Account ManagerJob Description, Salary, Career Path, and Trends
Account managers are excellent in customer service and managing client relationships. If you’re a natural problem solver, enjoy helping others, and always put the customer first, becoming an account manager could be a smart career move. A successful account manager is able to make customers feel like they are getting the best service and the most value out of their product as possible. Account managers work in a variety of industries, and many of them will travel to and from multiple businesses to discuss business with clients.
Sample job description
Our clients are the heart and soul of our business. Consequently, we are looking for an extremely skilled account manager who is willing to go above and beyond in order to elevate our clients’ experiences. At [Your Company Name], we want every customer to know that they are the priority. This will be the account manager’s primary daily focus. The account manager will be required to reach out to existing customers in order to regularly check-in, listen to their feedback, take referrals, and use the opportunity to upsell existing clients. You will also be required to work alongside other departments to ensure that all customer requests are met and properly understood.

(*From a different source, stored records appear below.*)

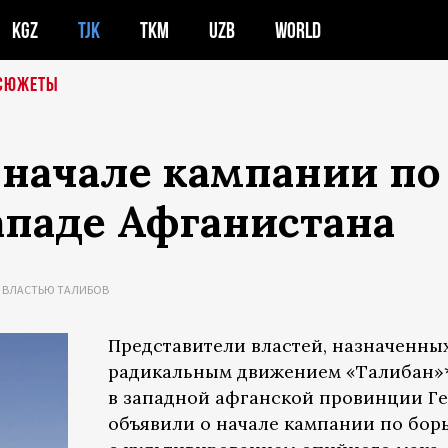
KGZ
TJK
TKM
UZB
WORLD
СЮЖЕТЫ
 начале кампании п
ападе Афганистана
 ВЛАСТЬЮ ТАЛИБОВ
Представители властей, назначенны
радикальным движением «Талибан»
в западной афганской провинции Ге
объявили о начале кампании по бор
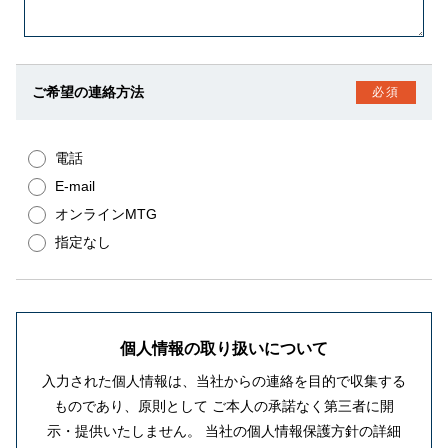
ご希望の連絡方法
必須
電話
E-mail
オンラインMTG
指定なし
個人情報の取り扱いについて
入力された個人情報は、当社からの連絡を目的で収集する
ものであり、原則として
ご本人の承諾なく第三者に開
示・提供いたしません。
当社の個人情報保護方針の詳細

Resolving complaints and finding solutions as a practical problem solver will be key in maintaining customer satisfaction and ensuring success in this position.
Typical duties and responsibilities
Track and evaluate daily performance
Report back information to superiors
Monitor and analyze customer data
Oversee cash receipts, payroll, utilities, revenue, and financial debt
Construct financial reports
Integrate annual audits
Manage client records and contracts
Address customers needs and concerns
Ensure KPIs are met
Negotiate client contracts
Build and maintain excellent customer relationships
Education and experience
High School diploma or equivalent (GED)
Bachelor’s degree in business administration, sales, accounting, or related field
2 or more years of experience
Required skills and qualifications
Excellent organizational skills
Ability to direct and implement policies
Time management skills
Proficient listening skills
Works well under pressure
Strong communication skills
Confident handling large accounts
Strong selling skills
Ability to meet goals/targets
Ability to build rapport with clients
Advanced computer skills
Certification related to account management
Knowledge in Customer Relationship Management (CRM) software
Average salary and compensation
The average base salary for an account manager is $58,800 per year in the United States. While only base salaries are reflected here, commissions and bonuses may greatly increase total compensation. Additionally, salaries will vary based on experience, company size, industry, and geographic market.
Los Angeles, California
Minneapolis-St. Paul, Minnesota
New York City, New York
Typical work environment
When account managers aren’t traveling to meet with clients they typically work in an office setting. They spend a good portion of their time on their feet as they frequently communicate with clients and other employees in meetings. Account managers work in a variety of industries with that being said your work can vary.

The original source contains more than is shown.